# what are your daily milking supplies/routines?



## canthavejust1 (Oct 12, 2012)

I milk 5 goats by hand twice a day every day so I try to be as efficient as possible. Let me first describe the picture. On the far top left is a stainless steel pot with lid inside a large canning pot. Surrounding the stainless steel pot are ice packs and cold water. This starts the cooling process immediately. The blue ex coffee can holds my udder wash, which is quite warm water with a teaspoon of dish liquid and a table spoon of clorox bleach(I will be replacing this with a stainless steel container in the near future.) In the middle is my stainless steel milking pot with a lid. I've tried several things to milk into(a jar, a stainless steel mixing bowl and this pot) This pot doesn't tip easily, it is stainless so easy to clean and hygienic and it has a lid I can put on between goats to keep it clean. To the right of that is a purple spray bottle that holds my bug spray mixture(currently apple cider vinegar and garlic is working here) the small green spray bottle holds my iodine teat dip. The small clear bowl is my current strip cup(also to be replaced with a stainleaa one)
I get the first goat from the barn, they run across the barnyard to my milking station and hop up themselves, I lock the head piece and depending on the goat(some eat slow and some eat like pigs) I either spray them with the bug spray before I feed them their grain ration or right after. I then take the cloth from the udder wash and do a thorough job cleaning the teats and udder. After that I milk two strong squirt from each teat into the strip cup checking color and for any clumps or odd looking particles that could indicate a problem such as mastitis. I then take my stainless pot and milk the doe out, towards the end I bump them like a kid would do so they let down all their milk. Once finished I transfer the milk into the large stainless cooling pot, put the lids on both, spray each teat with iodine and its on to the next doe!! 
It definitely took me longer to type this from my phone than to do it!! Once I'm finished I bring the large pot into the kitchen and strain the milk thru a milk filter fitted into a stainless steel strainer that's sitting in my canning funnel into quart canning jars. I put those right into the freezer for about half an hour. 
I hope this helps someone!!


----------



## ciwheeles (Apr 5, 2013)

Love your cooling pot idea! We only have one to milk, so we haven't had to worry about cooling milk yet but I'm breeding three this year so I need to start thinking about cooling.


----------



## canthavejust1 (Oct 12, 2012)

It works great the only downfall is its kinda heavy at the end but the milk is already quite cool by the time I strain it. I could probably put it right in the fridge but I don't like goaty milk at all so I like to cool it completely as fast as possible


----------



## ksalvagno (Oct 6, 2009)

Sounds like you got your milking system down.


----------



## NyGoatMom (Jan 26, 2013)

Very nice!
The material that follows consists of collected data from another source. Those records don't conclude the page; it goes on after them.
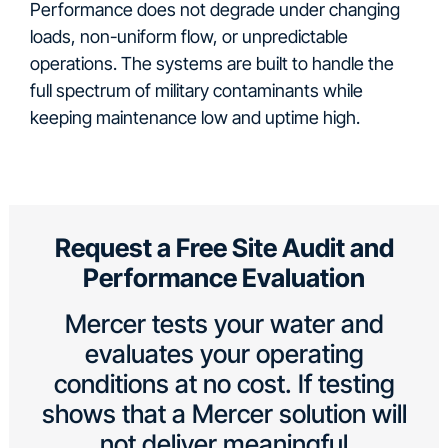
Performance does not degrade under changing
loads, non-uniform flow, or unpredictable
operations. The systems are built to handle the
full spectrum of military contaminants while
keeping maintenance low and uptime high.
Request a Free Site Audit and
Performance Evaluation
Mercer tests your water and
evaluates your operating
conditions at no cost. If testing
shows that a Mercer solution will
not deliver meaningful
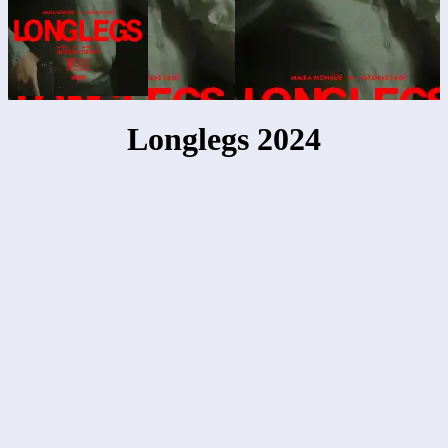
Longlegs 2024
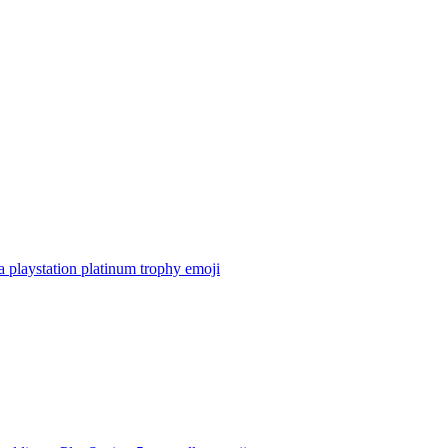
 playstation platinum trophy
emoji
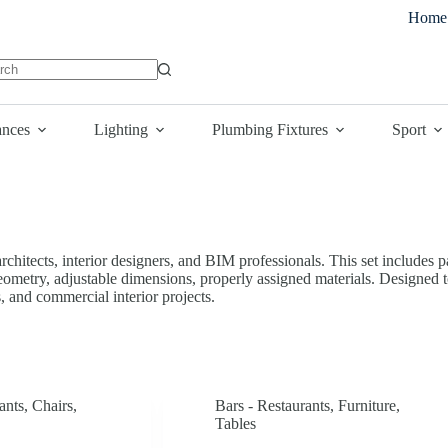
Home
lts
ances
Lighting
Plumbing Fixtures
Sport
chitects, interior designers, and BIM professionals. This set includes pa
geometry, adjustable dimensions, properly assigned materials. Designed t
s, and commercial interior projects.
ants
,
Chairs
,
Bars - Restaurants
,
Furniture
,
Tables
Helpful thread....

Here's what I do:
Get the first goat and lock her into the stand. Take the feed bucket and fill it, but before I give it to her, i wet 2 paper towels with my udder wash. (1 quart water, 2 tbsp. clorox, 3 drops dawn original). Give her the feed, wash the udder and teats and then wipe again with a dry paper towel. Strip out 2 squirts from teats. 
I have a 2 quart SS pail I milk into (that has been sitting in the freezer overnight).
Finish milking her, teat dip with same solution as udder wash.
Go get doe #2....set her up in the stand with her feed and head to the house with the milk.
I strain into a 1/2 gallon canning jar (that is also kept in the freezer overnight). To strain i use a canning funnel lined with a KenAg milk filter. I put the jar of milk into a bowl of ice water already in the fridge...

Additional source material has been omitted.